The present study highlighted a potential presence of obesogenic food environment in certain areas. The distribution of fast-food outlets was spatially dispersed, with KFC notably concentrated in downtown area and McDonald’s situated in the vicinity of a university campus, whilst certain less populated areas have fewer supermarkets and rely more on smaller grocery stores, convenience stores, and traditional markets [69, 70]. The existence of suburban sprawl was driven by government policies prioritizing foreign investment, large-scale projects, and domestic automobile manufacturing. Fragmented governance, middle-class affluence, and the dominance of a few local developers contributed to the sprawl, along with disjointed municipal zoning and transport planning [71]. However, these suburban districts suffer from inadequate provision of recreational facilities and playgrounds, lacking modern amenities [72]. Conversely, the urban parks within Kuala Lumpur city were generally perceived as safe, with a majority of visitors willing to contribute to their management [73, 74]. Physical activity at the suburban districts were confronted with unsafe environments characterized by congested roads, presence of stray animals, and crime [75]. Consequently, the use of public parks were minimal because the allure of public parks is predominantly influenced by their aesthetic appeal and perceived safety rather than their size [76]. The rapid economic development has facilitated widespread private vehicle ownership, leading to traffic congestion, air pollution, noise pollution, and a rise in road accidents [77, 78]. This surge in motorized transportation has resulted in underutilized and degraded pedestrian spaces, thereby diminishing the overall walkability of these areas [79]. In the suburban district of Sibu, walkability rated at an average score of 65%, despite high connectivity and relatively wide and clean pedestrian walkways. However, issues regarding pavement quality, shading, and resting areas detract from the comfort and safety of walking routes, thus discouraging pedestrian usage [80]. Even in Kuala Lumpur City Center, walkability levels, a composite of factors such as connectivity, land use diversity, comfort, security, and pedestrian access to rail transit stations, were average [81]. The lack of safety and connectivity were pivotal factors influencing walkability and the utilization of public transportation in this country [82].

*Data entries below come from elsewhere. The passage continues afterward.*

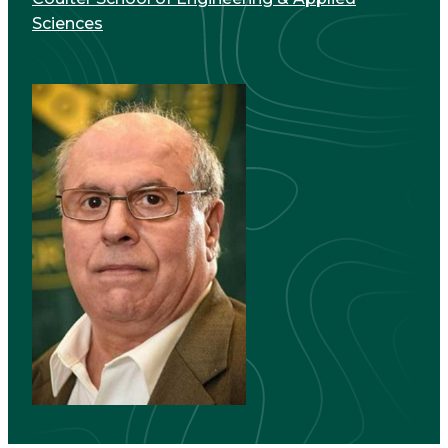
Sciences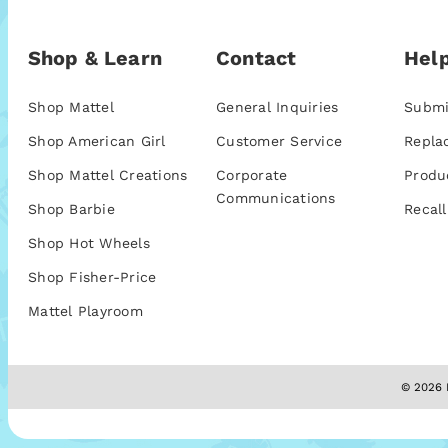
Shop & Learn
Contact
Help
Shop Mattel
General Inquiries
Submi
Shop American Girl
Customer Service
Repla
Shop Mattel Creations
Corporate
Produ
Communications
Shop Barbie
Recall
Shop Hot Wheels
Shop Fisher-Price
Mattel Playroom
© 2026 M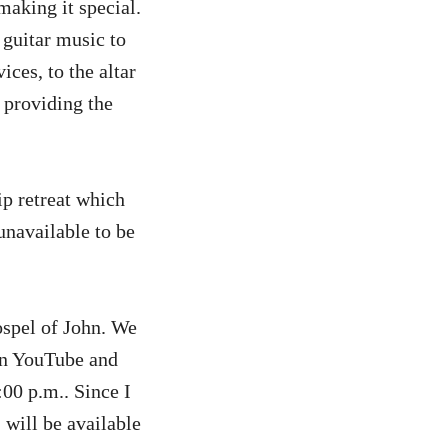
aking it special.
 guitar music to
ices, to the altar
 providing the
ip retreat which
 unavailable to be
Gospel of John. We
 on YouTube and
00 p.m.. Since I
 will be available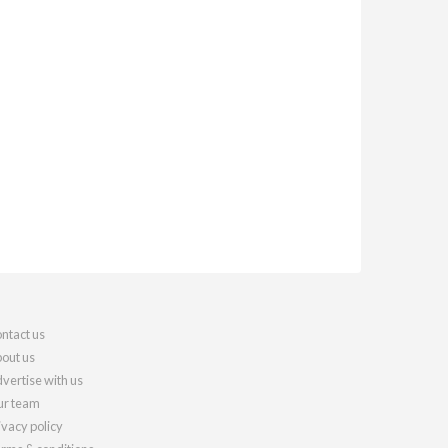
ntact us
out us
vertise with us
r team
ivacy policy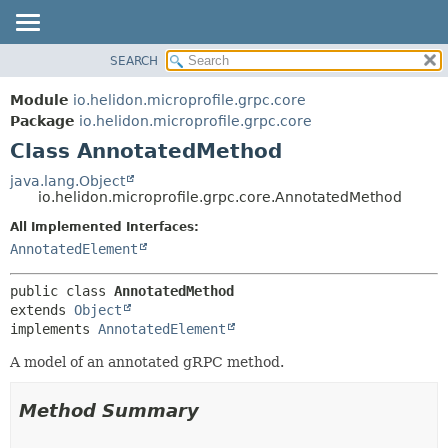
SEARCH
OVERVIEW
SUMMARY:
NESTED
MODULE
Module
io.helidon.microprofile.grpc.core
FIELD
PACKAGE
Package
io.helidon.microprofile.grpc.core
CONSTR
Class AnnotatedMethod
CLASS
METHOD
USE
java.lang.Object
io.helidon.microprofile.grpc.core.AnnotatedMethod
TREE
DETAIL:
All Implemented Interfaces:
DEPRECATED
FIELD
AnnotatedElement
INDEX
CONSTR
METHOD
HELP
public class 
AnnotatedMethod
extends 
Object
implements 
AnnotatedElement
A model of an annotated gRPC method.
Method Summary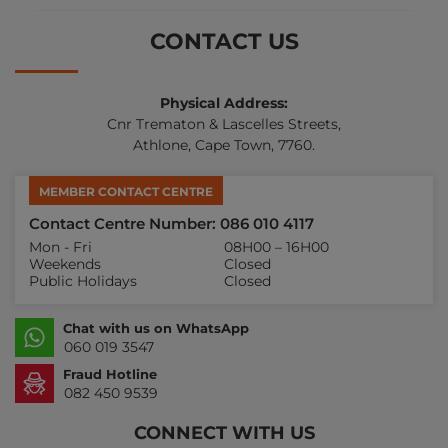
CONTACT US
Physical Address:
Cnr Trematon & Lascelles Streets,
Athlone, Cape Town, 7760.
MEMBER CONTACT CENTRE
Contact Centre Number: 086 010 4117
Mon - Fri
08H00 – 16H00
Weekends
Closed
Public Holidays
Closed
Chat with us on WhatsApp
060 019 3547
Fraud Hotline
082 450 9539
CONNECT WITH US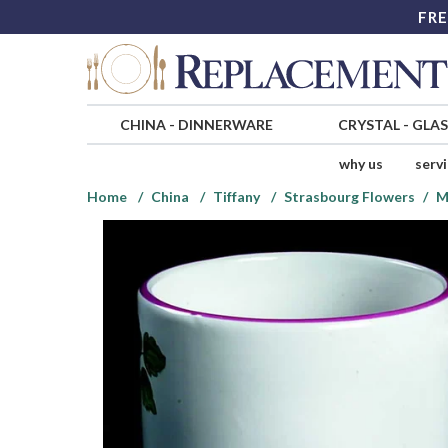
FRE
CHINA
-
DINNERWARE
CRYSTAL
-
GLA
why us
serv
Home
China
Tiffany
Strasbourg Flowers
M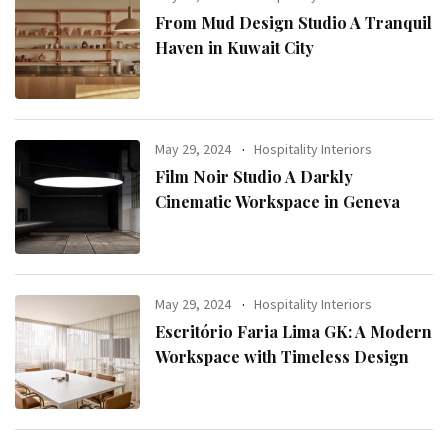
From Mud Design Studio A Tranquil
Haven in Kuwait City
May 29, 2024
Hospitality Interiors
Film Noir Studio A Darkly
Cinematic Workspace in Geneva
May 29, 2024
Hospitality Interiors
Escritório Faria Lima GK: A Modern
Workspace with Timeless Design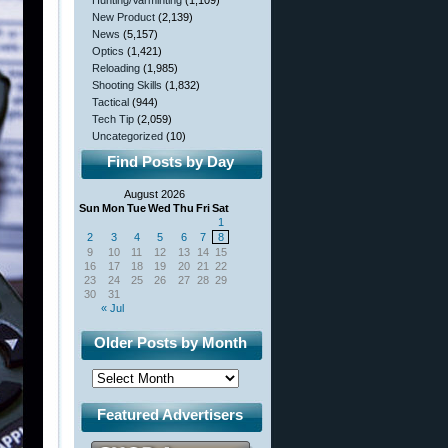
Hunting/Varminting
(1,109)
New Product
(2,139)
News
(5,157)
Optics
(1,421)
Reloading
(1,985)
Shooting Skills
(1,832)
Tactical
(944)
Tech Tip
(2,059)
Uncategorized
(10)
Find Posts by Day
August 2026
Sun
Mon
Tue
Wed
Thu
Fri
Sat
1
2
3
4
5
6
7
8
9
10
11
12
13
14
15
16
17
18
19
20
21
22
23
24
25
26
27
28
29
30
31
« Jul
Older Posts by Month
Featured Advertisers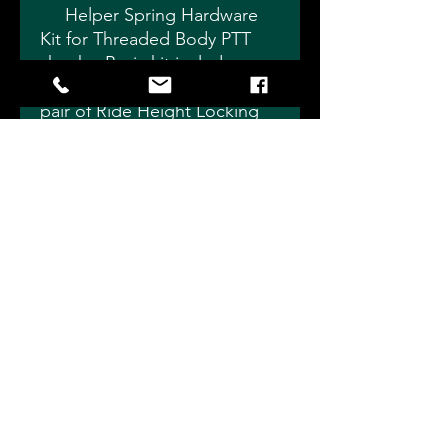
Helper Spring Hardware
Kit for Threaded Body PTT
shocks. Basic kit includes
Floating Spring Seat and 1
pair of Ride Height Locking
Collars.
Choose 1.875" for Small
Body Shocks or 2.5" for
Standard Body Shocks.
Individual pieces sold
separately if you don't need
an entire kit.
Slade Precision Shocks 4115
Eagleville Rd, Fostoria, OH 44830
info@sladeprecisionshocks.com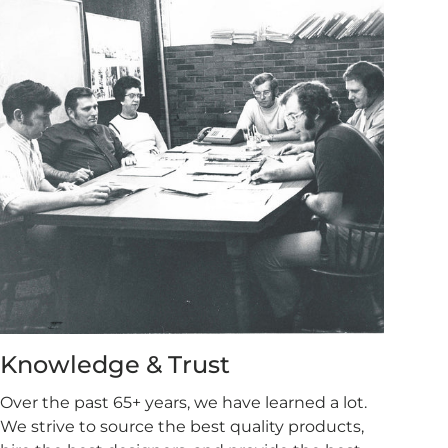
Knowledge & Trust
Over the past 65+ years, we have learned a lot.
We strive to source the best quality products,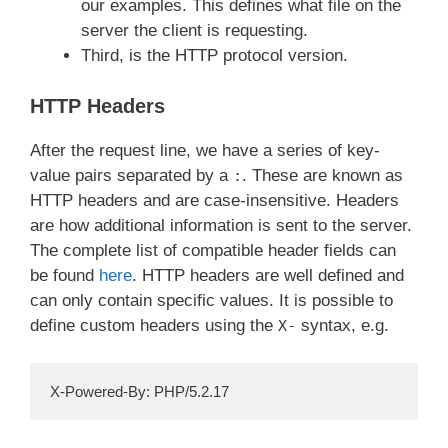
our examples. This defines what file on the
server the client is requesting.
Third, is the HTTP protocol version.
HTTP Headers
After the request line, we have a series of key-
value pairs separated by a
. These are known as
:
HTTP headers and are case-insensitive. Headers
are how additional information is sent to the server.
The complete list of compatible header fields can
be found
here
. HTTP headers are well defined and
can only contain specific values. It is possible to
define custom headers using the
syntax, e.g.
X-
X-Powered-By: PHP/5.2.17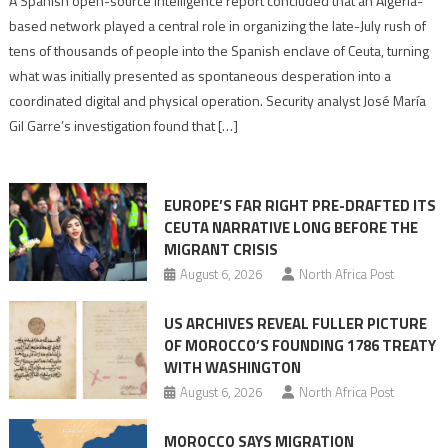
A Spanish open-source intelligence report concluded that an Algeria-
report
based network played a central role in organizing the late-July rush of
points
tens of thousands of people into the Spanish enclave of Ceuta, turning
to
what was initially presented as spontaneous desperation into a
Algerian
coordinated digital and physical operation. Security analyst José María
role
Gil Garre’s investigation found that […]
in
orchestrating
Ceuta
EUROPE’S FAR RIGHT PRE-DRAFTED ITS
Migrant
CEUTA NARRATIVE LONG BEFORE THE
surge
MIGRANT CRISIS
August 6, 2026
North Africa Post
US ARCHIVES REVEAL FULLER PICTURE
OF MOROCCO’S FOUNDING 1786 TREATY
WITH WASHINGTON
August 6, 2026
North Africa Post
MOROCCO SAYS MIGRATION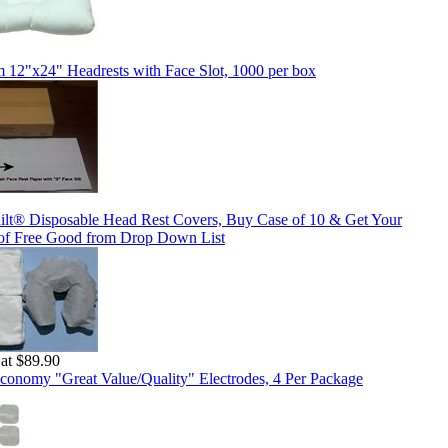
 12"x24" Headrests with Face Slot, 1000 per box
ilt® Disposable Head Rest Covers, Buy Case of 10 & Get Your
of Free Good from Drop Down List
 at $89.90
conomy "Great Value/Quality" Electrodes, 4 Per Package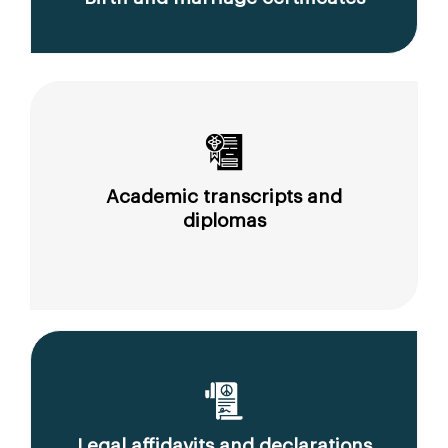
Academic transcripts and
diplomas
Legal affidavits and declarations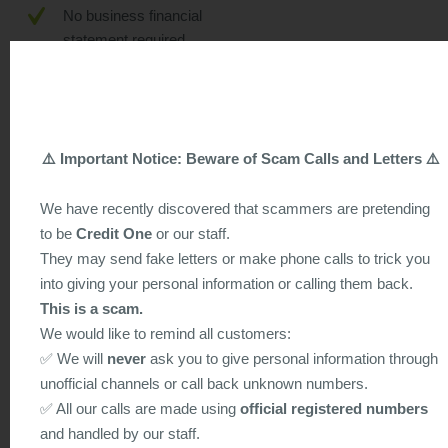
No business financial
statement required.
No early settlement penalty.
Daily interest calculation.
Joint owners can apply for
⚠️ Important Notice: Beware of Scam Calls and Letters ⚠️
loans individually without the
consent of the other joint
We have recently discovered that scammers are pretending
owner of the property.
to be
Credit One
or our staff.
They may send fake letters or make phone calls to trick you
Can choose from "interest-
into giving your personal information or calling them back.
only" plan or "amortization"
plan.
This is a scam.
We would like to remind all customers:
Flexible loan tenor, from 3
✅ We will
never
ask you to give personal information through
months to 20 years. You can
unofficial channels or call back unknown numbers.
decide the loan tenor based
✅ All our calls are made using
official registered numbers
on your repayment ability.
and handled by our staff.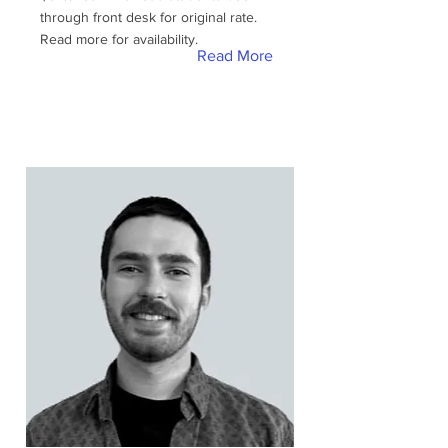
through front desk for original rate.
Read more for availability.
Read More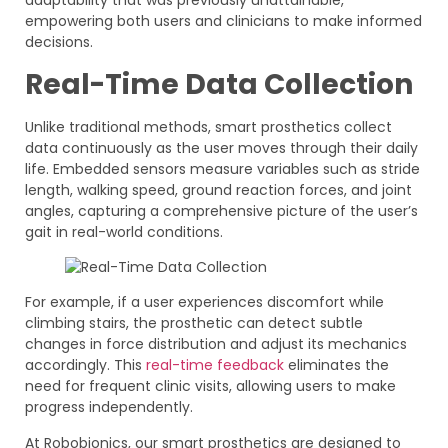
adaptability that was previously unattainable,
empowering both users and clinicians to make informed
decisions.
Real-Time Data Collection
Unlike traditional methods, smart prosthetics collect
data continuously as the user moves through their daily
life. Embedded sensors measure variables such as stride
length, walking speed, ground reaction forces, and joint
angles, capturing a comprehensive picture of the user’s
gait in real-world conditions.
For example, if a user experiences discomfort while
climbing stairs, the prosthetic can detect subtle
changes in force distribution and adjust its mechanics
accordingly. This
real-time feedback
eliminates the
need for frequent clinic visits, allowing users to make
progress independently.
At Robobionics, our smart prosthetics are designed to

We found that the spatial clustering of BMI among male adults in Malaysia was greater than that among females. A greater tendency to cluster indicated that the weight status of males was more likely to be affected by the local environment. In contrast, previous studies in South Korea and the US have reported greater spatial clustering among females, driven by occupation, physical activity, transportation, or nutrition policies with different impacts between the sexes [48, 49]. We also highlighted that the obesity clusters of males and females differed at some locations. Pertinently, urban districts were high-high clusters for males but low-low clusters for females. Historically in Southeast Asia, females were tasked with both familial caregiving and economic responsibilities in agriculture and trade, leaving little time for exercise or socializing [83]. Individuals with limited social engagement and lower income were more prone to obesity [84]. Unsafe environments also hindered females’ participation in outdoor activities and active transportation [76]. In contrast, males often face societal pressure to prioritize their professional and financial obligations, potentially fostering sedentary behaviors and unhealthy dietary choices. Individuals with irregular work hours, shift work, or high levels of stress are susceptible to disruptions in sleep patterns and unhealthy diet behaviour, which can contribute to elevated rates of obesity [85]. Moreover, males typically consume larger meal portions and exhibit a preference for calorie-dense foods, such as fast-food options [86; 87; 88; 89]. Males who predominantly work away from home commonly eat out with colleagues, increasing exposure to the food environmental influences [90]. This trend was also apparent in China, where working-age males from middle-income households who were initially lean had a rapidly expanding waistline [91]. Therefore, it is imperative to consider gender roles and gender-specific barriers in developing obesity prevention strategies. Interventions focusing on women may prioritize home-based exercises or cooking demonstrations and initiatives to increase access to affordable and nutritious foods, while those targeting men may emphasize workplace wellness programs or outdoor recreational activities.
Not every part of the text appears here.